Smoked eel croquettes are obscenely good on their own in only the way properly-fried things can be, but garnishes of peas, preserved lemon, zucchini flowers, and myrtle ash – this last thankfully added not as cheffy vanity but because it genuinely brings something to the dish – take an early lead as “dish of the night.”
And as deeply skeptical of vegetarianism and all the other ‘arian-supremacist food movements which purport to confer moral privilege on their adherents as we Pricks are, a dark and brooding plate of grains and pine mushrooms turns out to be spectacular. Brightened by blobs of taleggio (“whipped into submission!” our server reports, delightedly) the dish pairs so well with a Piano del Cerro we are accidentally given that we ignore the minor miscue over the wine and press on with a gorgeous 2007 Tuscan number that starts out all herby and complex and gives way to silk and chocolate.

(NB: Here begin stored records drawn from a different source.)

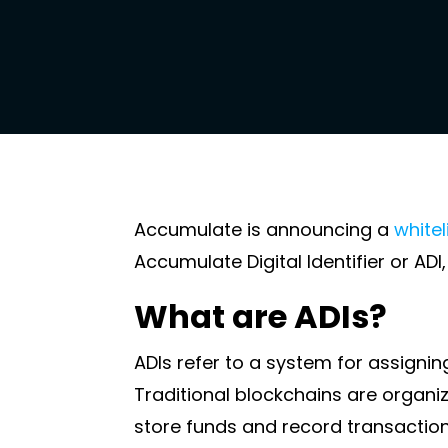
Accumulate is announcing a
whitel
Accumulate Digital Identifier or AD
What are ADIs?
ADIs refer to a system for assigning 
Traditional blockchains are organ
store funds and record transaction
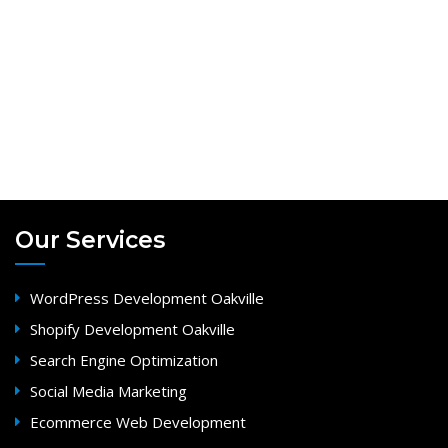
Our Services
WordPress Development Oakville
Shopify Development Oakville
Search Engine Optimization
Social Media Marketing
Ecommerce Web Development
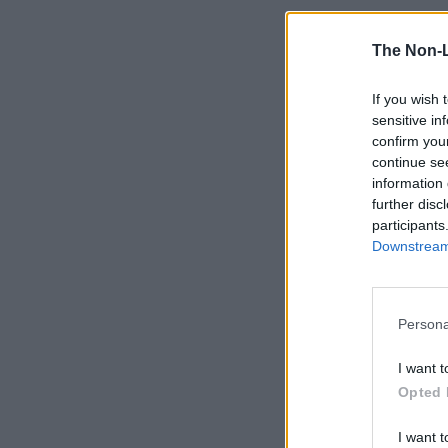
The Non-
If you wish 
sensitive in
confirm you
continue se
information 
further disc
participants
Downstream 
Persona
I want t
Opted 
I want t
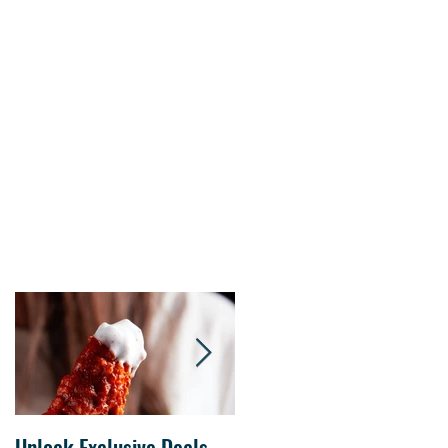
s.
Unlock Exclusive Deals
The Cheesecake Factory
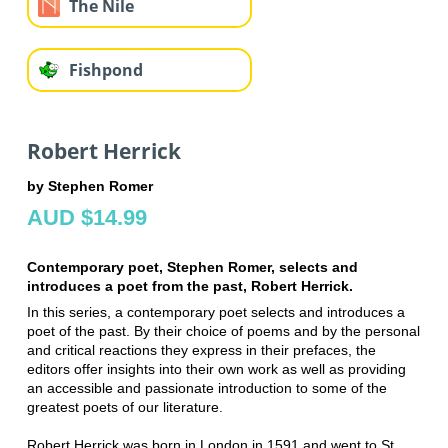
The Nile
Fishpond
Robert Herrick
by Stephen Romer
AUD $14.99
Contemporary poet, Stephen Romer, selects and
introduces a poet from the past, Robert Herrick.
In this series, a contemporary poet selects and introduces a
poet of the past. By their choice of poems and by the personal
and critical reactions they express in their prefaces, the
editors offer insights into their own work as well as providing
an accessible and passionate introduction to some of the
greatest poets of our literature.
Robert Herrick was born in London in 1591 and went to St.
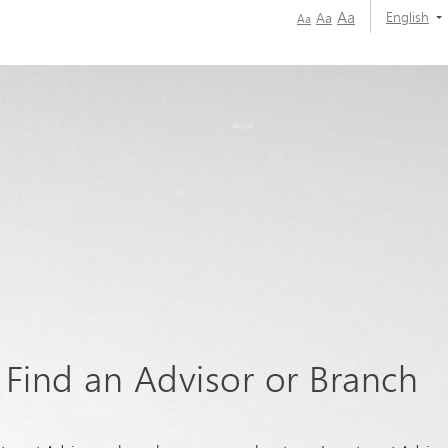
Aa
English
Aa
Aa
Find an Advisor or Branch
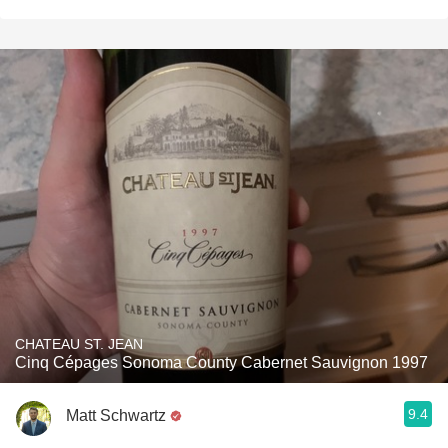
CHATEAU ST. JEAN
Cinq Cépages Sonoma County Cabernet Sauvignon 1997
9.4
Matt Schwartz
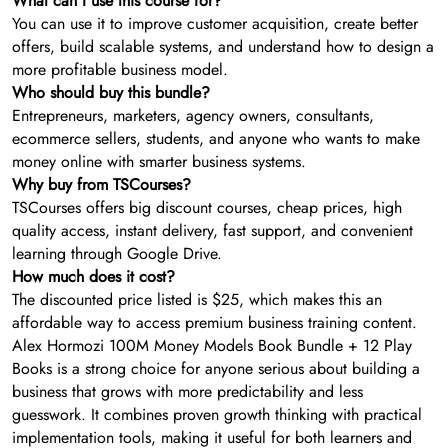
What can I use this course for?
You can use it to improve customer acquisition, create better
offers, build scalable systems, and understand how to design a
more profitable business model.
Who should buy this bundle?
Entrepreneurs, marketers, agency owners, consultants,
ecommerce sellers, students, and anyone who wants to make
money online with smarter business systems.
Why buy from TSCourses?
TSCourses offers big discount courses, cheap prices, high
quality access, instant delivery, fast support, and convenient
learning through Google Drive.
How much does it cost?
The discounted price listed is $25, which makes this an
affordable way to access premium business training content.
Alex Hormozi 100M Money Models Book Bundle + 12 Play
Books is a strong choice for anyone serious about building a
business that grows with more predictability and less
guesswork. It combines proven growth thinking with practical
implementation tools, making it useful for both learners and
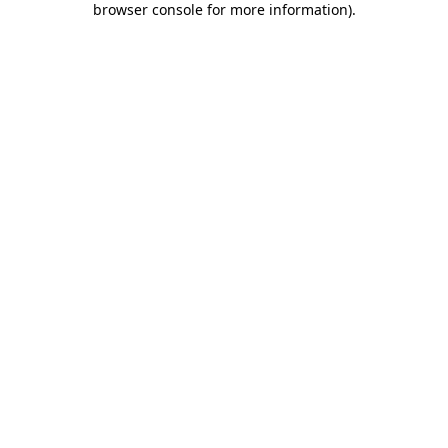
browser console for more information)
.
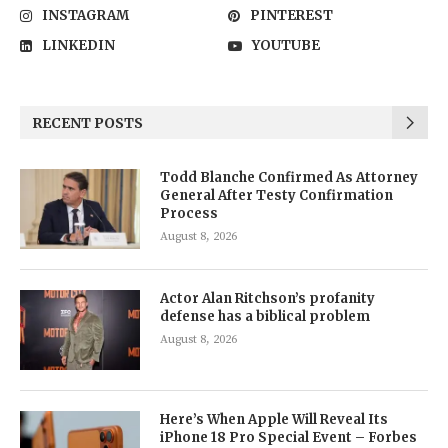
INSTAGRAM
PINTEREST
LINKEDIN
YOUTUBE
RECENT POSTS
Todd Blanche Confirmed As Attorney
General After Testy Confirmation
Process
August 8, 2026
Actor Alan Ritchson’s profanity
defense has a biblical problem
August 8, 2026
Here’s When Apple Will Reveal Its
iPhone 18 Pro Special Event – Forbes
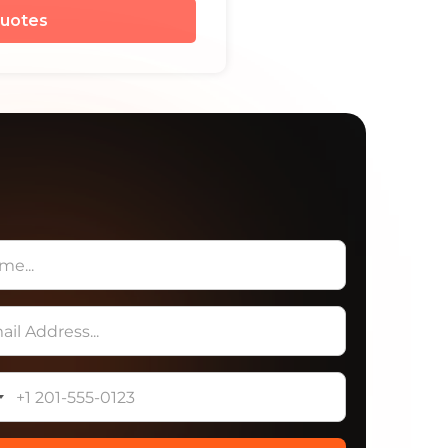
uotes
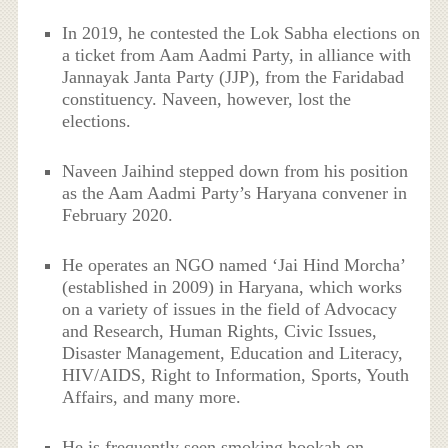
In 2019, he contested the Lok Sabha elections on
a ticket from Aam Aadmi Party, in alliance with
Jannayak Janta Party (JJP), from the Faridabad
constituency. Naveen, however, lost the
elections.
Naveen Jaihind stepped down from his position
as the Aam Aadmi Party’s Haryana convener in
February 2020.
He operates an NGO named ‘Jai Hind Morcha’
(established in 2009) in Haryana, which works
on a variety of issues in the field of Advocacy
and Research, Human Rights, Civic Issues,
Disaster Management, Education and Literacy,
HIV/AIDS, Right to Information, Sports, Youth
Affairs, and many more.
He is frequently seen smoking hookah on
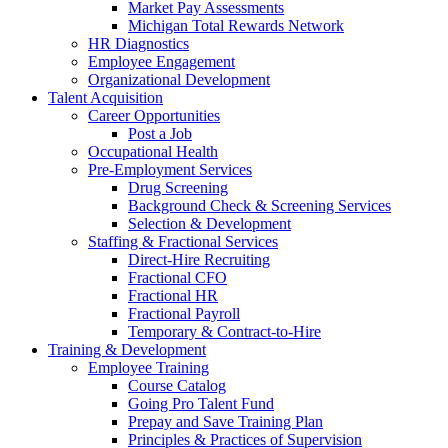
Market Pay Assessments
Michigan Total Rewards Network
HR Diagnostics
Employee Engagement
Organizational Development
Talent Acquisition
Career Opportunities
Post a Job
Occupational Health
Pre-Employment Services
Drug Screening
Background Check & Screening Services
Selection & Development
Staffing & Fractional Services
Direct-Hire Recruiting
Fractional CFO
Fractional HR
Fractional Payroll
Temporary & Contract-to-Hire
Training & Development
Employee Training
Course Catalog
Going Pro Talent Fund
Prepay and Save Training Plan
Principles & Practices of Supervision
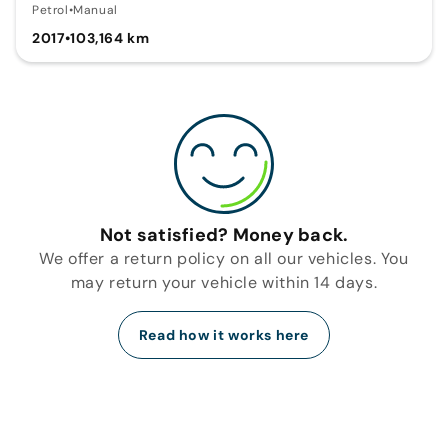
Petrol
•
Manual
2017
•
103,164 km
Not satisfied? Money back.
We offer a return policy on all our vehicles. You
may return your vehicle within 14 days.
Read how it works here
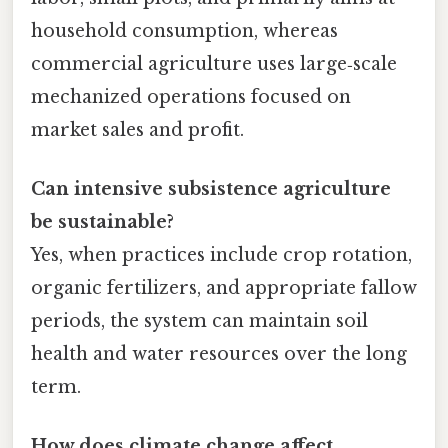
household consumption, whereas
commercial agriculture uses large‑scale
mechanized operations focused on
market sales and profit.
Can intensive subsistence agriculture
be sustainable?
Yes, when practices include crop rotation,
organic fertilizers, and appropriate fallow
periods, the system can maintain soil
health and water resources over the long
term.
How does climate change affect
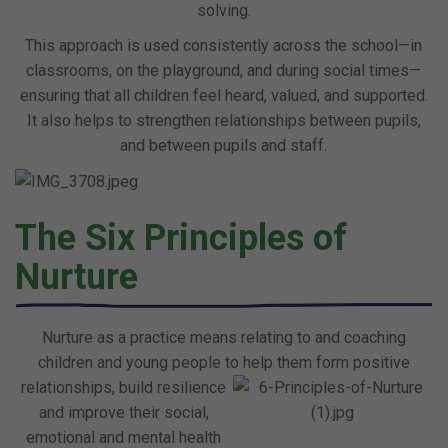
solving.
This approach is used consistently across the school—in
classrooms, on the playground, and during social times—
ensuring that all children feel heard, valued, and supported.
It also helps to strengthen relationships between pupils,
and between pupils and staff.
The Six Principles of
Nurture
Nurture as a practice means relating to and coaching
children and young people to help them form positive
relationships, build resilience
and improve their social,
emotional and mental health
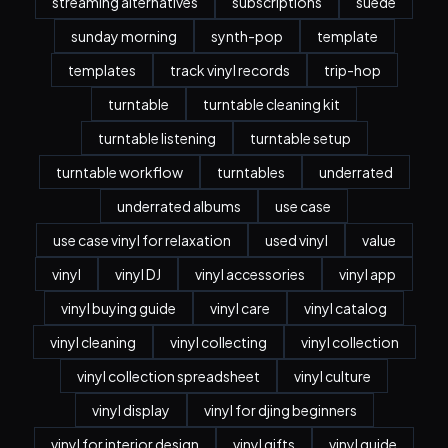
streaming alternatives
subscriptions
suede
sunday morning
synth-pop
template
templates
track vinyl records
trip-hop
turntable
turntable cleaning kit
turntable listening
turntable setup
turntable workflow
turntables
underrated
underrated albums
use case
use case vinyl for relaxation
used vinyl
value
vinyl
vinyl DJ
vinyl accessories
vinyl app
vinyl buying guide
vinyl care
vinyl catalog
vinyl cleaning
vinyl collecting
vinyl collection
vinyl collection spreadsheet
vinyl culture
vinyl display
vinyl for djing beginners
vinyl for interior design
vinyl gifts
vinyl guide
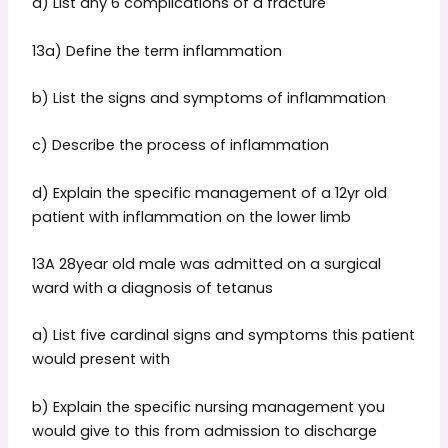
d) List any 6 complications of a fracture
13a) Define the term inflammation
b) List the signs and symptoms of inflammation
c) Describe the process of inflammation
d) Explain the specific management of a 12yr old
patient with inflammation on the lower limb
13A 28year old male was admitted on a surgical
ward with a diagnosis of tetanus
a) List five cardinal signs and symptoms this patient
would present with
b) Explain the specific nursing management you
would give to this from admission to discharge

Braised pig cheeks – a special request off the menu; they’re accommodating about their omakase – is “inspired by tiramisu”. This is the only time the evening momentarily wobbles under the weight of cute, but with just a bit more sauce this unlikely combination of pork and chocolate and rich, gooey, hazlenuts could be the sort of thing that diners would riot over were it ever taken off the menu.
Negative space, dessert on the side
Especially as the dish is such a great illustration of what Russo & Russo is all about. Saxby’s voice comes through on each plate and he’s doing something genuinely new that could have in other hands been disastrous: There’s a style and talent at work here, one which ably caroms sweet and tart and sour and five kinds of umami off one another like a series of snappy combination billiards shots. This stuff is there in the Italian classics, too, but is all too often buried under the accreted burden of history and tradition and routine.
A cheese course involving a sweet Monte Veronese and quince and candied pine nuts bridges the gap from the savoury courses, while dessert is perhaps the most “Sydney” of all the dishes: An off-centre barricade of quenelles and crisps and some very adult Rice Krispies treats runs across the plate delivering punches of sweetness and salt and crunch in happy, rapid succession.
So go to Russo & Russo. Put yourself in their hands. Have a blast. And tell ‘em the Prick sent ya.